2.      Keadaan diamnya para mujtahid itu cukup lama, yang bisa di pakai untuk memikirkan permasalahannya, dan biasanya di pandang cukup untuk mengemukakan pendapatnya.
3.      Permasalahan yang di fatwakan oleh mujtahid tersebut adalah permasalahan ijtihadi, yang bersumberkan dalil-dalil yang bersifat zhanni. Adapun tentang permasalahan yang tidak boleh di ijtihadi atau yang bersumberkan dalil-dalil qath’i, apabila seorang mujtahid mengeluarkan pendapat tanpa di dasari dalil yang kuat, sedangkan yang lain diam, hal itu tidak bisa di sebut ijma’.
          Ijma’ macam pertama menurut jumhur adalah Ijma’ Haqiqi dan menjadi sumber hukum syari’at. Sedang Ijma’ macam kedua adalah Ijma’ I’tibari (masih relatif). Sebab orang yang berdiam diri itu belum tentu kalau ia setuju. Karena itu kedudukan Ijma’ macam kedua ini masih diperselisihkan. Jumhur menetapknnya bukan sebagai Hujjah, lantaran masih dianggap sebagai pendapat perseorangan.akan tetapi Ulama Hanafiah berpendapat bahwa Ijma’ Sukuti itu dapat dijadikan Hujjah, apabila Mujtahid itu berdiam diri setelah disodorkan kepadanya peristiwa itu beserta pendapat Mujtahid lain yang telah berijtihad dan telah cukup pula waktu untuk membahasnya serta tidak didapati suatu petunjuk bahwa dia bediam diri itu karena takut atau mengambil muka.

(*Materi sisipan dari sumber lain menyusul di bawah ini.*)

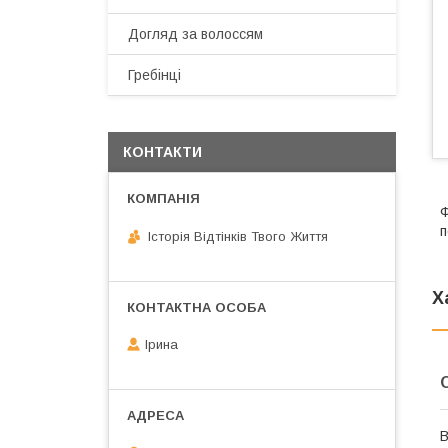
Догляд за волоссям
Гребінці
КОНТАКТИ
Ф
п
Історія Відтінків Твого Життя
Х
Ірина
В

           Dari segi lain Ijma’ dapat dibagi menjadi beberapa macam, diantaranya Ijma’ umat, Ijma’ para Sahabat dan Ijma’ empat orang Sahabat seperti Abu Bakar, Umar, Ustman, dan ‘Ali. Sedangkan Ijma’ Syaihaini adalah  Ijma’ dua orang Sahabat besar yaitu Umar dan Abu Bakar yang dapat dijadikan sumber Fiqih. (Drs. H.M. Asywadie Syukur, Pengantar Ilmu Fiqih dan Ushul Fiqih, (Surabaya : Bina Ilmu,1990). Segolongan Ulama’ menjadikan persesuaian Faham Abu Bakar dan Umar sebagai Ijma’ yang dapat dijadikan hujjah berdasar kepada Hadits :
اِقْتَدَواْ بِاالَّذِيْنَ بَعْدِى : اَبُوْ بَكْرٍ وَعُمَرُ ( رواه التّرمذي )

Artinya : “ Ikutilah dua orang sesudahku : Abu Bakar dan Umar. (H.R. At- Turmudzi).[6]
           Namun Ijma’ penduduk Kota Madinah hanya dapat dijadikan  dalil oleh mazhab Hanafi, sedangkan Ijma’ Al ‘itrah dapat dijadikan dalil oleh mazhab Syi’ah.[7]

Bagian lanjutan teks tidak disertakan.